Same architecture, no pretraining. Much worse on this small dataset — illustrates why transfer learning is the default:

print('scratch baseline')
# Train from scratch: same architecture but with random weights.
class ScratchResNet18(fnn.Module):
    num_classes: int = 2
    @fnn.compact
    def __call__(self, x, train: bool):
        backbone = fm.ResNet18(output='activations', pretrained=None,
                               normalize=False)
        feats = backbone(x, train=train)['block4_1']
        feats = jnp.mean(feats, axis=(1, 2))
        return fnn.Dense(self.num_classes,
                         kernel_init=fnn.initializers.glorot_uniform(),
                         name='classifier')(feats)

scratch_net = ScratchResNet18(num_classes=2)
scratch_vars = scratch_net.init(jax.random.PRNGKey(2), _dummy, train=False)
scratch_vars = train_fine_tuning(scratch_net, scratch_vars, 5e-4,
                                 param_group=False)
scratch baseline
epoch 1, loss 0.736, train acc 0.520, test acc 0.643
epoch 2, loss 0.625, train acc 0.686, test acc 0.764
epoch 3, loss 0.579, train acc 0.757, test acc 0.803
epoch 4, loss 0.545, train acc 0.778, test acc 0.824
epoch 5, loss 0.508, train acc 0.797, test acc 0.829

What to vary

The natural ablations are: freeze more or fewer layers, change the backbone/head learning-rate ratio, and compare against the source ImageNet “hotdog” class weights.

# Freeze the pretrained ResNet-18 backbone; only the new `classifier` head
# is updated by setting the optimizer learning rate of every other parameter
# to zero.
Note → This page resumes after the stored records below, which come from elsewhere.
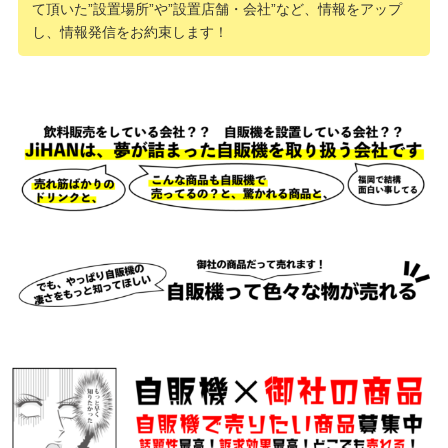
て頂いた”設置場所”や”設置店舗・会社”など、情報をアップ
し、情報発信をお約束します！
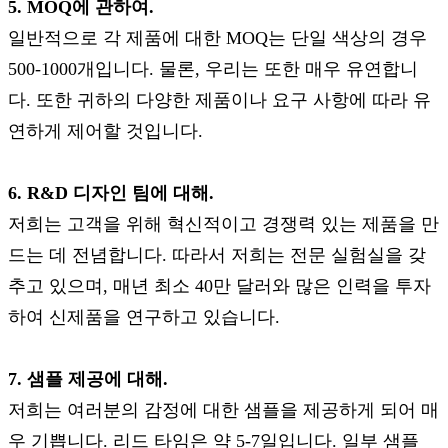
5. MOQ에 관하여.
일반적으로 각 제품에 대한 MOQ는 단일 색상의 경우
500-1000개입니다. 물론, 우리는 또한 매우 유연합니
다. 또한 귀하의 다양한 제품이나 요구 사항에 따라 유
연하게 제어할 것입니다.
6. R&D 디자인 팀에 대해.
저희는 고객을 위해 혁신적이고 경쟁력 있는 제품을 만
드는 데 전념합니다. 따라서 저희는 전문 실험실을 갖
추고 있으며, 매년 최소 40만 달러와 많은 인력을 투자
하여 신제품을 연구하고 있습니다.
7. 샘플 제공에 대해.
저희는 여러분의 감정에 대한 샘플을 제공하게 되어 매
우 기쁩니다. 리드 타임은 약 5-7일입니다. 일부 샘플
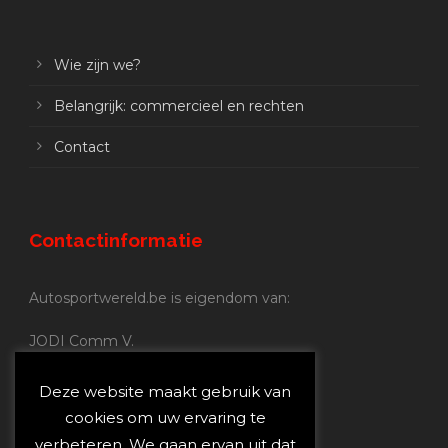
Wie zijn we?
Belangrijk: commercieel en rechten
Contact
Contactinformatie
Autosportwereld.be is eigendom van:
JODI Comm V.
BE 0.680.837.852
Nijverheidsstraat 70
Deze website maakt gebruik van
2160 Wommelgem
cookies om uw ervaring te
verbeteren. We gaan ervan uit dat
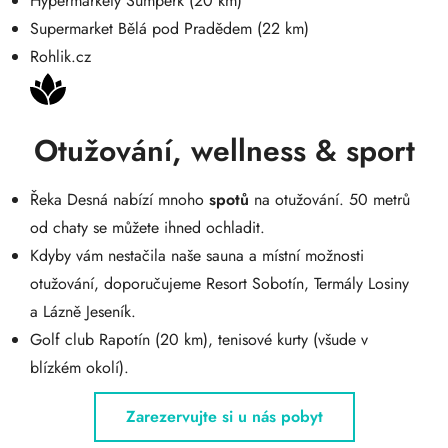
Hypermarkety Šumperk (20 km)
Supermarket Bělá pod Pradědem (22 km)
Rohlik.cz
Otužování, wellness & sport
Řeka Desná nabízí mnoho
spotů
na otužování. 50 metrů
od chaty se můžete ihned ochladit.
Kdyby vám nestačila naše sauna a místní možnosti
otužování, doporučujeme Resort Sobotín, Termály Losiny
a Lázně Jeseník.
Golf club Rapotín (20 km), tenisové kurty (všude v
blízkém okolí).
Zarezervujte si u nás pobyt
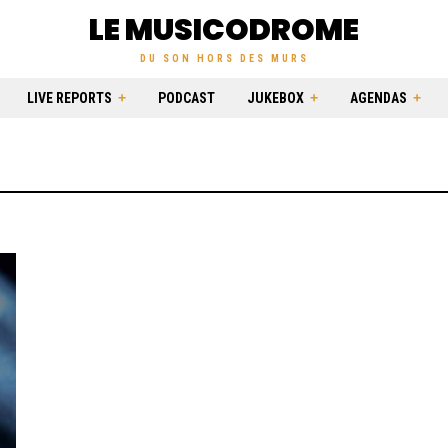
LE MUSICODROME
DU SON HORS DES MURS
LIVE REPORTS
PODCAST
JUKEBOX
AGENDAS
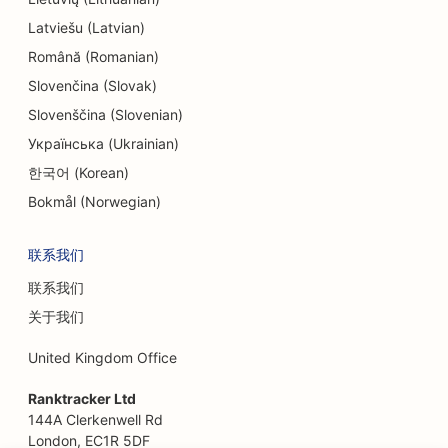
Latviešu (Latvian)
Română (Romanian)
Slovenčina (Slovak)
Slovenščina (Slovenian)
Українська (Ukrainian)
한국어 (Korean)
Bokmål (Norwegian)
联系我们
联系我们
关于我们
United Kingdom Office
Ranktracker Ltd
144A Clerkenwell Rd
London, EC1R 5DF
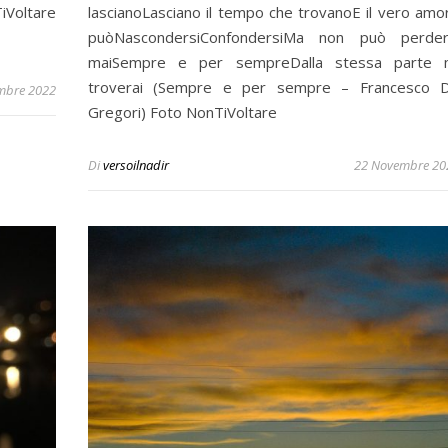
iVoltare
lascianoLasciano il tempo che trovanoE il vero amo
puòNascondersiConfondersiMa non può perder
maiSempre e per sempreDalla stessa parte 
troverai (Sempre e per sempre – Francesco 
mbre 2022
Gregori) Foto NonTiVoltare
Di
versoilnadir
22 Novembre 20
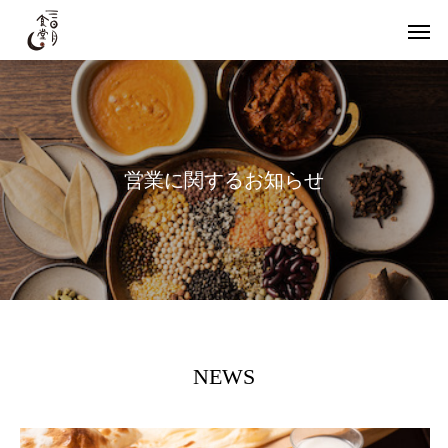
営
業
に
関
す
る
お
知
ら
せ
NEWS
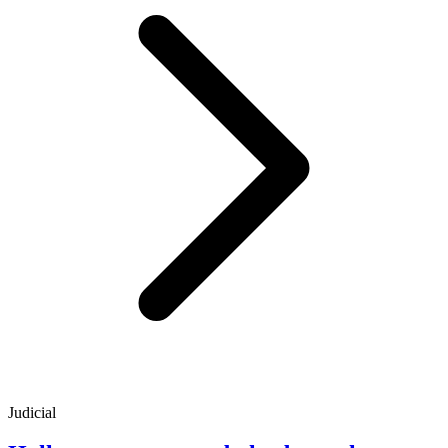
Judicial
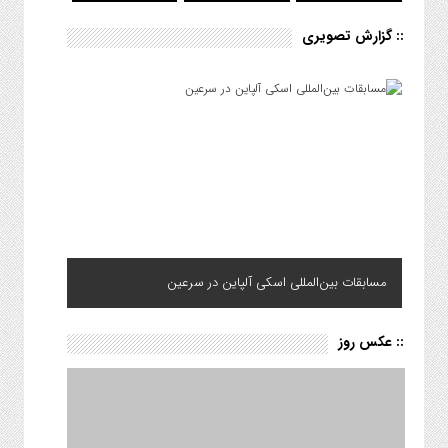
:: گزارش تصویری
مسابقات بین‌المللی اسکی آلپاین در سرعین
:: عکس روز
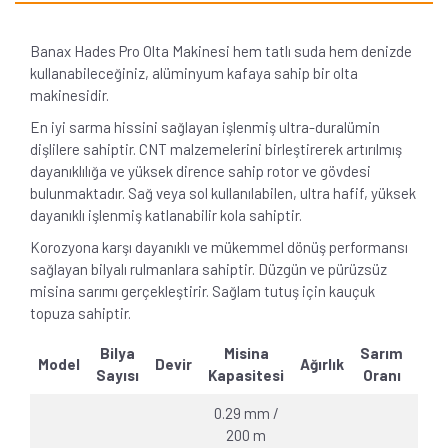
Banax Hades Pro Olta Makinesi h
em tatlı suda hem denizde
kullanabileceğiniz, alüminyum kafaya sahip bir olta
makinesidir.
En iyi sarma hissini sağlayan işlenmiş ultra-duralümin
dişlilere sahiptir. CNT malzemelerini birleştirerek artırılmış
dayanıklılığa ve yüksek dirence sahip rotor ve gövdesi
bulunmaktadır. Sağ veya sol kullanılabilen, ultra hafif, yüksek
dayanıklı işlenmiş katlanabilir kola sahiptir.
Korozyona karşı dayanıklı ve mükemmel dönüş performansı
sağlayan bilyalı rulmanlara sahiptir.
Düzgün ve pürüzsüz
misina sarımı gerçekleştirir. Sağlam tutuş için kauçuk
topuza sahiptir.
Bilya
Misina
Sarım
Model
Devir
Ağırlık
Dra
Sayısı
Kapasitesi
Oranı
0.29 mm /
200 m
For example, modify `train_fine_tuning` to use:
#   optax.multi_transform(
#       {'head': optax.sgd(lr * 10, momentum=0.9),
#        'base': optax.set_to_zero()},
#       labels)
# The pretrained classifier maps 512-dim features to 1000 ImageNet classes.
weight = pretrained_vars['params']['Dense_0']['kernel']  # Shape: (512, 1000)
hotdog_w = weight[:, 934]
hotdog_w.shape
(512,)

Recap

  • Transfer learning: pretrained backbone + new head; almost always beats from-scratch on small / medium datasets.
  • Use small LR on the backbone (10×–100× smaller than the head LR) — pretrained features need only nudges.
  • Match input preprocessing (mean/std normalization, input size, or model-specific preprocess_input) to what the pretrained model expects.
  • Modern variants: feature-extractor mode (freeze everything but head), full fine-tune (everything trains), parameter-efficient methods (LoRA, adapters).